There’s good news hidden in China’s tumbling stock markets and slowing economy. A government bid to curb risky lending, clean up industry, and restrain home prices is holding firm even as economic growth heads for its slowest annual pace in almost thirty years and the US trade standoff threatens to deepen.
Rather than reaching for the old investment spending and monetary binge playbook of 2009 or 2015, Beijing is cushioning economic blows with targeted tax cuts, investment incentives and efforts to get more credit to efficient private-sector companies.
Chinese President Xi Jinping may be nudging his nation onto a more sustainable growth path even if it means swallowing some losses along the way.
“Chinese leaders have made impressive initial success in reining in some of the most speculative parts of China’s financial system,” said Andrew Polk, co-founder of research firm Trivium China in Beijing. “Many analysts aren’t recognizing these considerable initial gains.”
For the world, the prospect of steadier economic growth, even if at a slowed pace, is welcome. And because China is so much bigger than it used to be, 6% growth can produce just as much global demand as the double-digit gains of old, meaning China will remain the world’s biggest growth engine.
One dividend from Xi’s policies to rein in excesses is productivity growth, which has risen from an average of about 1.9% annually between 2014 to 2016 to about 2.4% this year, said Morgan Stanley chief China economist Robin Xing in Hong Kong.
Among key factors driving the improvement is the elimination of excess industrial capacity in industries from steel to cement.

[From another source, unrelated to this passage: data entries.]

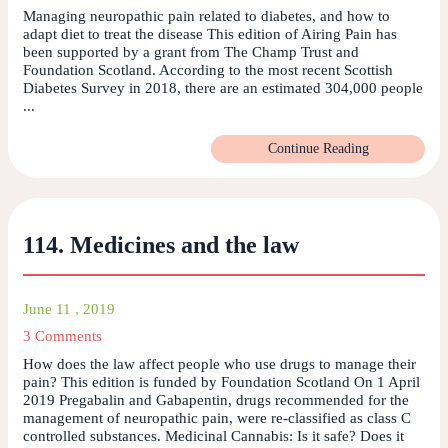
Managing neuropathic pain related to diabetes, and how to
adapt diet to treat the disease This edition of Airing Pain has
been supported by a grant from The Champ Trust and
Foundation Scotland. According to the most recent Scottish
Diabetes Survey in 2018, there are an estimated 304,000 people
...
Continue Reading
114. Medicines and the law
June 11 , 2019
3 Comments
How does the law affect people who use drugs to manage their
pain? This edition is funded by Foundation Scotland On 1 April
2019 Pregabalin and Gabapentin, drugs recommended for the
management of neuropathic pain, were re-classified as class C
controlled substances. Medicinal Cannabis: Is it safe? Does it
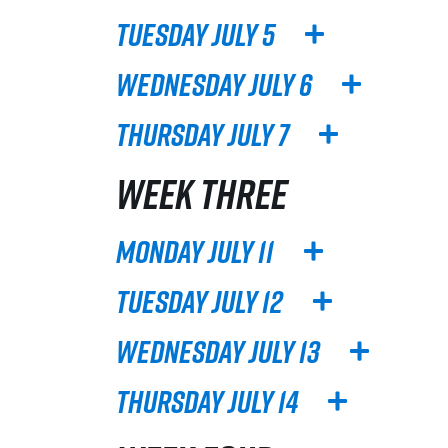
Tuesday July 5
Wednesday July 6
Thursday July 7
WEEK THREE
Monday July 11
Tuesday July 12
Wednesday July 13
Thursday July 14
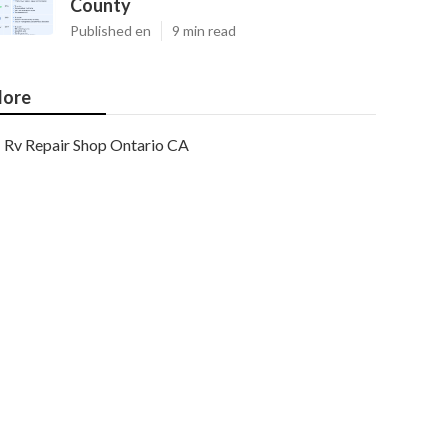
County
Published en
9 min read
ore
Rv Repair Shop Ontario CA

Xing estimates the increase of debt will be flat this year, leaving the total ratio at about 276% of gross domestic product and says it’s poised to rise about three percentage points in 2019.
That compares to annual average 15%age point increases between 2007 and 2015.
“It’s the first time China’s policy easing is mainly focused on fiscal rather than monetary policy,” said Xing. “They won’t be giving up their hard-earned achievements on leverage and capacity control.”
When viewed with a longer lens some of the pain Xi’s policies are inflicting on investors and companies can be seen as a good thing.
Consider corporate defaults, which are at a record this year as the squeeze on shadow banking continues. The IMF and World Bank have long argued that the removal of implicit guarantees would reduce moral hazard and allow risk to be meaningfully priced.
That is starting to happen. As the chart below shows, foreigners are piling into China’s bond market.
For Xi, there is a red line for the slowdown. He needs enough demand to meet the target of creating 11 million jobs a year (already met for 2018) and bottom-line economic growth of about 6.2% for the next couple of years to deliver on a pledge that 2020 GDP and income levels would be double those in 2010.